A recent study has demonstrated this point. Dahl randomised
patients with AR and asthma into one of four treatment groups.11 Two groups received either placebo or active treatment for the two conditions; two other groups received active treatment at one site and placebo at another. The authors found no additional benefit from treating the other inflammatory condition. The message from this study overall was that where patients have both conditions, each must be treated adequately. This message is emphasised by guidelines such as ARIA and BSACI, who advise that, where the patient has an allergic inflammatory condition at one end of the airway, clinicians should assess the other end of the airway for co-existing disease - so check asthma patients for AR, and check AR patients for asthma.

Baser et al demonstrated the validity of this advice in a study of 89 AR patients.12 Following screening with an asthma questionnaire, lung function testing and a trial of treatment with ICS for three months, 29 previously undiagnosed asthma patients were uncovered.

Other treatment options
Leukotrienes have been found to be important mediators of inflammation in some individuals, and leukotriene receptor antagonists (LTRAs) are recommended as add on therapy in asthma at step three in the BTS/SIGN asthma guidelines.3 They are recommended in guidelines on managing AR. One school of thought argues that where patients at step 2 of the British guidelines have poorly controlled asthma (and assuming this is not due to poor compliance, poor inhaler technique, or smoking), and their lung function is satisfactory, the addition of a LTRA may be a more effective option that the addition of a LABA.

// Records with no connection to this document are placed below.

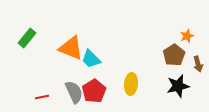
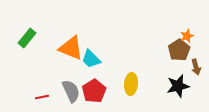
brown pentagon: moved 5 px right, 5 px up
brown arrow: moved 2 px left, 3 px down
gray semicircle: moved 3 px left, 1 px up
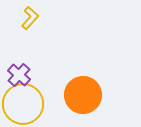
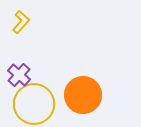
yellow L-shape: moved 9 px left, 4 px down
yellow circle: moved 11 px right
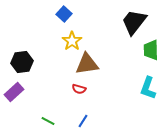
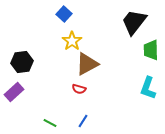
brown triangle: rotated 20 degrees counterclockwise
green line: moved 2 px right, 2 px down
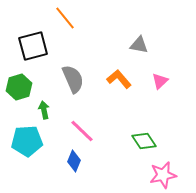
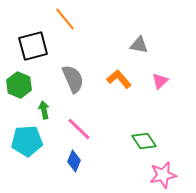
orange line: moved 1 px down
green hexagon: moved 2 px up; rotated 20 degrees counterclockwise
pink line: moved 3 px left, 2 px up
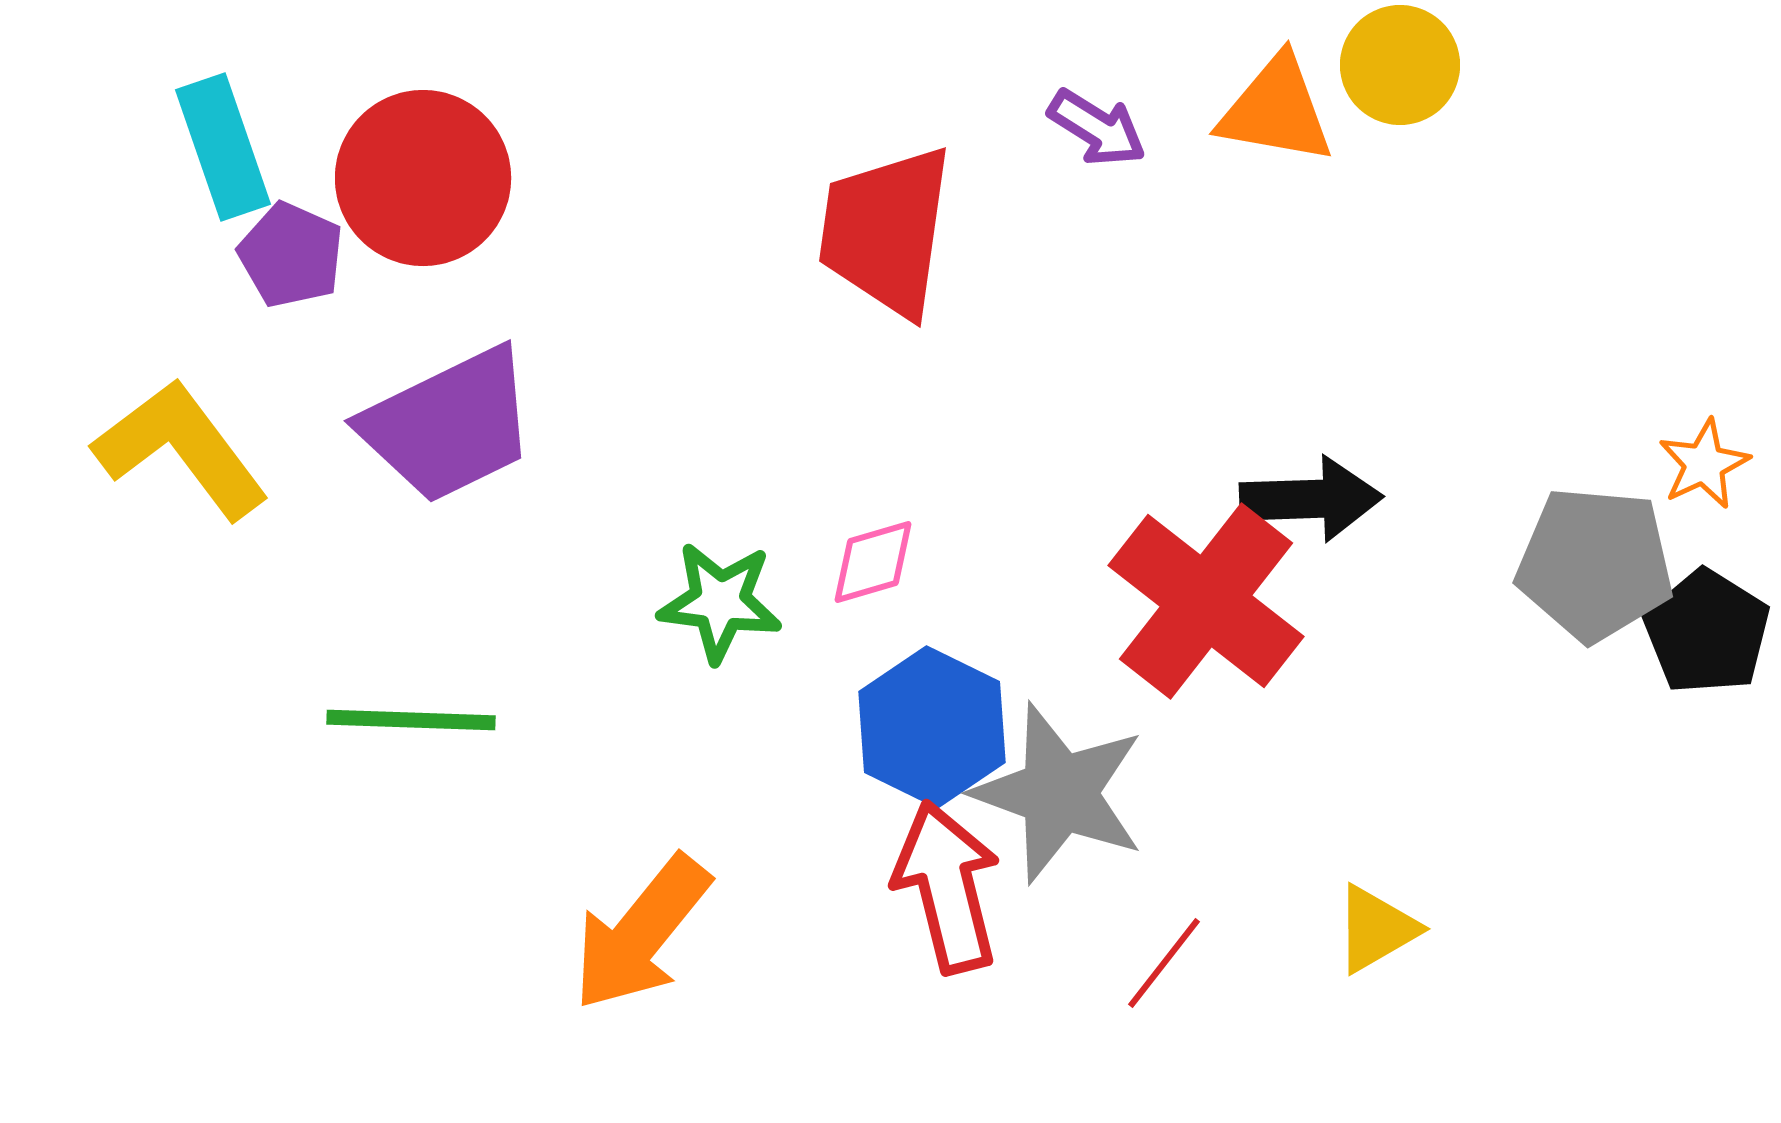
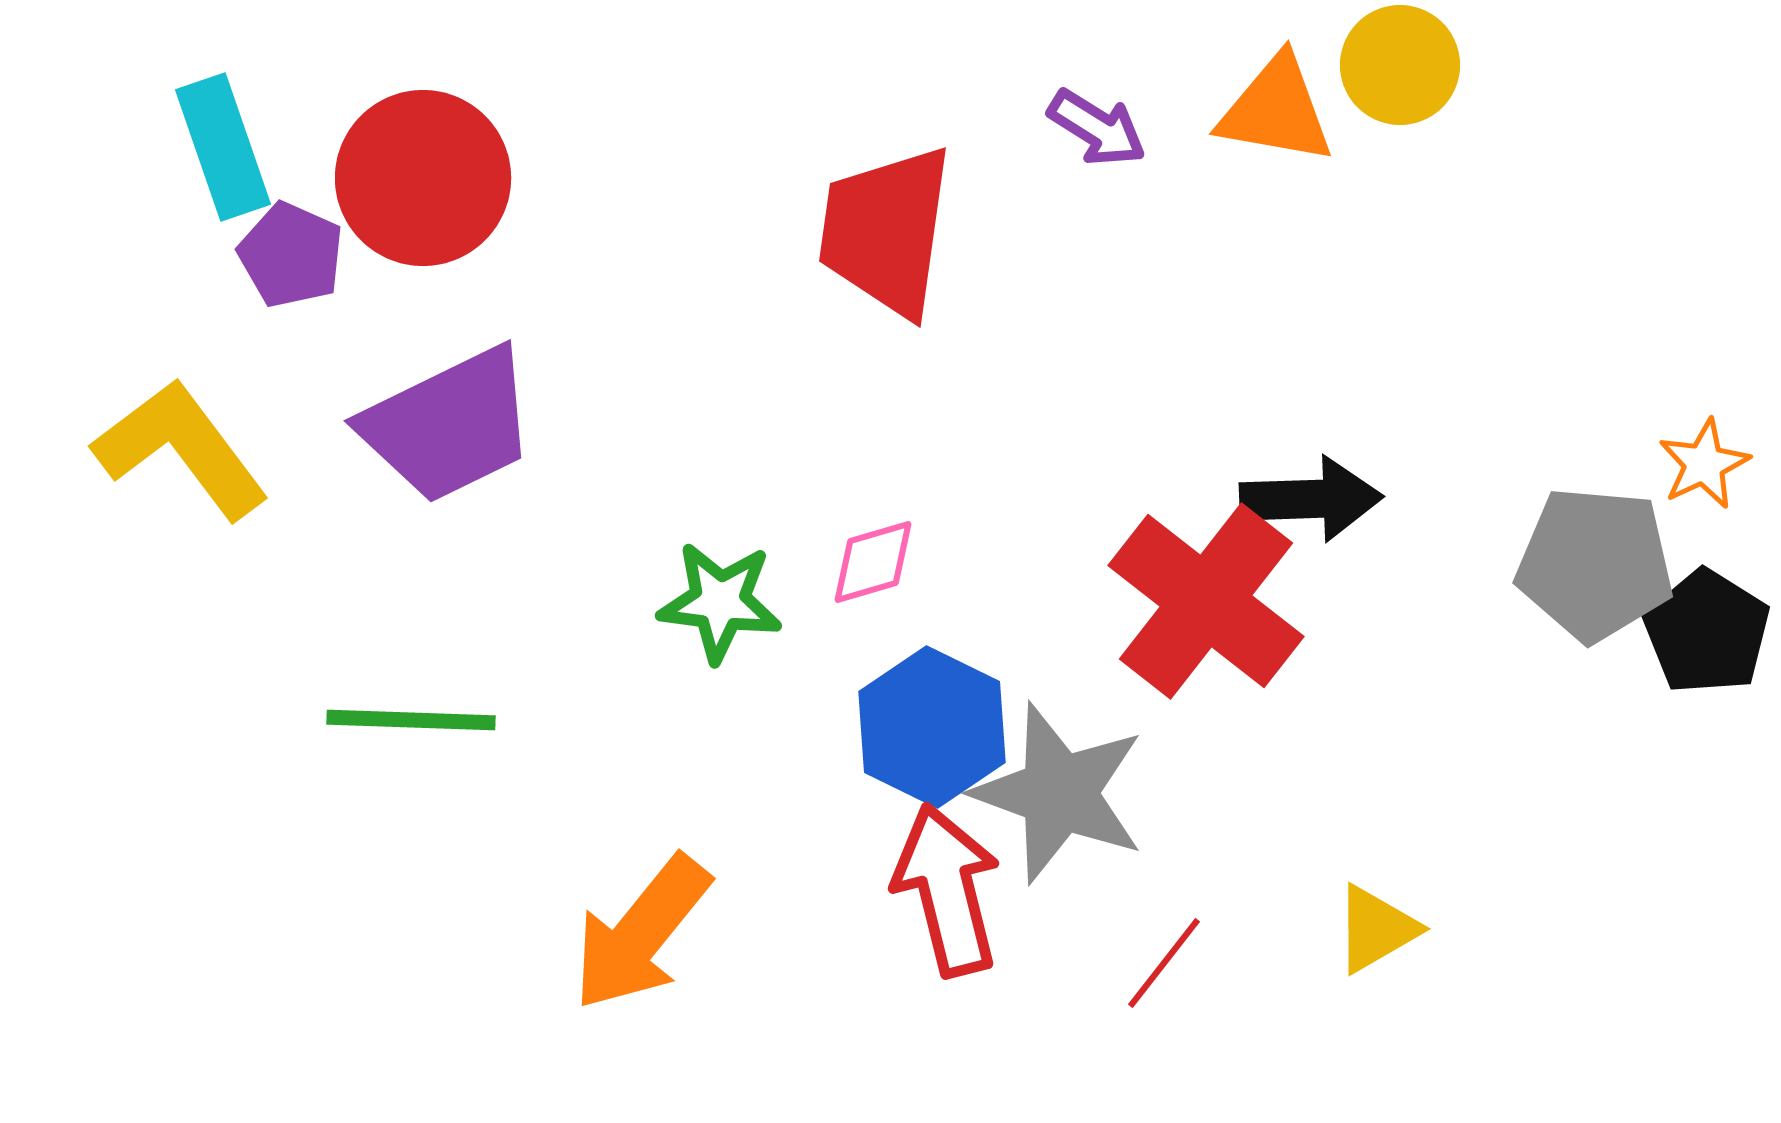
red arrow: moved 3 px down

Some of the evidence for this approach is discussed by Currie et al,13 and anecdotally this is a common approach used in primary care. A study by Virchow and Bachert surveyed almost 6,000 patients with asthma and AR, and after baseline assessment of a number of variables such as general perception of control of both conditions, and more specific areas such as sleep and work, prescribed a LTRA for all patients.14 After three months of treatment over 80% of patients reported very good or good improvements in both conditions, suggesting that LTRAs confer significant benefit to patients with both asthma and AR. 

Asthma and AR are common manifestations of atopy. Both conditions commonly co-exist; AR has been shown to be a risk factor for future development of asthma, and where AR exists with asthma but is poorly controlled it can make asthma more difficult to control. Evidence of the benefits of treating AR in terms of better asthma control appear to be contradictory; but, certainly, treating both ends of the airway is logical and essential.

For both conditions, a common cause of poor outcome is a failure to use the medication device correctly, be it an inhaler for asthma or nasal spray for AR; correct education of patients is essential. Guidelines specific to management of AR advise checking AR patients for asthma and vice versa. Regardless of one's view of the potential benefits of AR treatment on asthma control, AR can be very debilitating and can severely impact upon numerous areas of an individual's life, making robust management essential.